Identity, repentance, and sin

My pastor has been talking about a couple of things recently that started me thinking. He began the new year by talking about the nature of temptation, and then the last couple of Sundays he morphed into a discussion about our status as children of God.

I made a connection between the two. I don't really remember if my pastor intended this connection, but I think there is one. In a twilight moment between sleeping and waking last night it occurred to me that Christ didn't successfully resist sin because of superior understanding, an inside track to the truth, or willpower. The reason He successfully resisted sin is because He knew who he was. By the power of the Holy Spirit working in Him, He had perfect understanding of His identity. As a result, He only did what He saw the Father doing, and temptation did not master Him.

Our victory as people of faith is found in the Holy Spirit revelation of who God says we are. A few weeks ago I posted this long list of Scriptural principles regarding our identity. This is nothing but a list of identity statements. It is God telling us who we are. This is God's proclamation to the universe of what is real and true.

But what do we do? How do we respond to God's Word? We say, "I am a sinner saved by grace." Well, actually, that is not how God sees you. We say, "I am not a very good singer," or "I don't have a very good personality," or "I just can't seem to gain victory over my sin." But God has a different view. Or these awful things we say about ourselves: "My heart murmur is getting worse," or "My cancer is getting treated."

When we do this, we are articulating things that are in opposition to what God has spoken. I know what you're thinking. You're thinking that I'm advocating "positive affirmations" or "change your reality" or "your words have power." Far from it. I am suggesting that we need to stop defining who we are and start agreeing with who God says we are!

One of the aspects of repentance is to agree with God. So let's agree with God, and repent. Turn from this sin of opposing God when He tells us who we are. Stop engaging in false humility (which is pride). Stop trying to redefine the truth of God's Word.

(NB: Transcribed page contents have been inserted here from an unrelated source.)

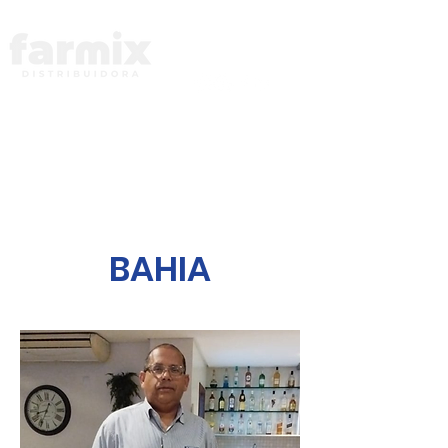
Referência em Distribuição de Medicamentos
Atendimento: 0800-283-5410
BAHIA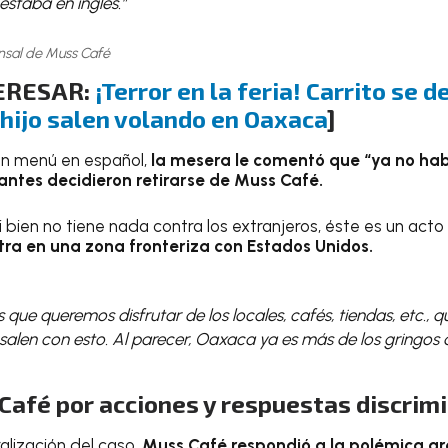
staba en inglés.”
nsal de Muss Café
TERESAR:
¡Terror en la feria! Carrito se 
 hijo salen volando en Oaxaca
]
un menú en español,
la mesera le comentó que “ya no habí
ntes decidieron retirarse de Muss Café.
i bien no tiene nada contra los extranjeros, éste es un act
ra en una zona fronteriza con Estados Unidos.
ue queremos disfrutar de los locales, cafés, tiendas, etc., q
salen con esto. Al parecer, Oaxaca ya es más de los gringos 
Café por acciones y respuestas discrim
alización del caso,
Muss Café respondió a la polémica a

This is the victory over temptation, when we know with certainty by the revelation of the Holy Spirit and His power working in us that giving in to that temptation is contrary to who we are. When confronted with temptation, our response ought to be, "Wait a second. This is not me. This is not who God says I am."

I like it that my pastor added to a weak definition of grace previously promulgated by the prior pastor (who defined grace as "getting what we don't deserve") by noting that grace is so much more than that. Let me add even more. My definition of grace: "The empowering presence of God in us to be who He has called us to be, and to do what He has called us to do."

So we find that God is for us, but it is we who are against us. This needs to change so that we can truly be who God says we are.